O gordo obedeceu o mais rápido que pôde, o que não era muita coisa. Praguejando e xingando, Patielly acionou a granada e explodiu a cratera.

– Mas que c* tá acontecendo aqui, p*?!

Patielly respirou por um momento, esfregou a cabeça.

– Senhor… – Aproximou-se Inácio. – Os tiros que levamos antes foram de fuzil. Será que não eram…

– Os homens que tentaram ir até a torre. – Patielly completou. – Sim, eu também acho que eram eles.

IV

Algumas horas depois, encontraram um civil tentando tirar sua carroça e seus cavalos que haviam atolado na lama. O sujeito vestia uma pesada capa de chuva, que deixava todo seu corpo coberto. Seu rosto era pacífico e perfeitamente comum, exceto por um pedaço de tatuagem verde na testa que não era possível decifrar.

– Clamou este pobre, e o Senhor o ouviu, e o salvou de todas as suas angústias! – Bradou ele, de braços abertos, quando viu os carros se aproximarem.

– É uma armadilha. – Sussurrou Gularte, respirando pesado.

– Onde nós estamos? – Perguntou Patielly, abrindo a porta do seu veículo para falar com o homem.

– Nheengatu.

O civil não entendeu porque o tenente xingou ao ouvir essa resposta.

– Como eu faço para sair daqui?

– Bom, é só você seguir a estrada… – O homem pareceu temer, por um momento, a reação do militar. – … para um lado ou para o outro, e você vai sair do Vale.

– Você pelo menos pode me dizer… ‘pra’ que lado fica a p* do leste?

O sujeito apontou para a direção de onde eles estavam vindo. Patielly pulou para fora do carro, ficou meio minuto olhando para o nada, ignorando a chuva forte, depois deu um soco no veículo.

– O que diabos é aquela coisa? – Disse apontando para a torre. A face do civil ficou imediatamente transtornada, passando em um rosto pacífico a uma expressão de fúria tão ameaçadora que até Patielly se assustou.

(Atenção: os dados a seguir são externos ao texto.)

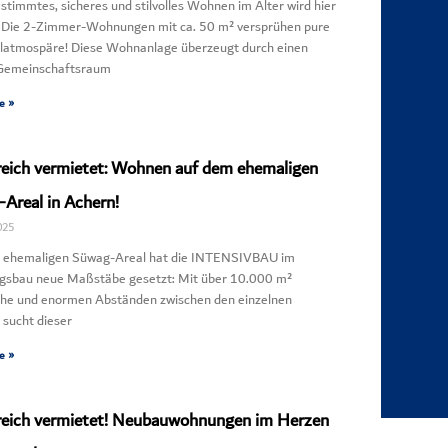
stimmtes, sicheres und stilvolles Wohnen im Alter wird hier
. Die 2-Zimmer-Wohnungen mit ca. 50 m² versprühen pure
latmospäre! Diese Wohnanlage überzeugt durch einen
Gemeinschaftsraum
e »
reich vermietet: Wohnen auf dem ehemaligen
Areal in Achern!
025
 ehemaligen Süwag-Areal hat die INTENSIVBAU im
sbau neue Maßstäbe gesetzt: Mit über 10.000 m²
che und enormen Abständen zwischen den einzelnen
sucht dieser
e »
reich vermietet! Neubauwohnungen im Herzen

– O Mineiro está acordado há tempo demais. Ele precisa dormir.

– Sim, eu sei. – Respondeu Patielly. – Eu sou aquele que ele espera.

– Bebê Alexander? – O sujeito ficou impressionado. Os cavalos se soltaram e fugiram, apavorados.

– Sim, sou eu, Alexander. Eu achei que esse armamento todo ia me manter a salvo… Mas parece que o destino me trouxe de volta aos braços do Mineiro.

– Ele não vai descansar enquanto você não for sacrificado.

– Já sei, c*, já sei. Me leva logo até ele.

O homem assentiu com a cabeça, e entrou para a mata, sendo seguido por Patielly, que ignorou as interrogações de seus subordinados.

– E o que fazemos com eles? – O civil parou alguns passos adiante, apontando para Gularte e Inácio.

– Cada cachorro que lamba a sua caceta.

Alexander Patielly desapareceu na mata e nunca mais foi visto. Seus homens ainda tentaram segui-lo, mas foram duramente impedidos. Por mais que ele tentasse parecer impassível, não pôde deixar de tremer quando ouviu os tiros e os gritos dos seus companheiros sendo devorados vivos. Se eles tivessem vivido mais tempo, teriam visto um vento forte levar a tempestade embora e, quando o sol nasceu, um dia claro e bonito surgir. O Mineiro precisava dormir, e mais de um sacrifício teve que ser feito.

TEMA: Lugares amaldiçoados, Noite tempestuosas brasileiras.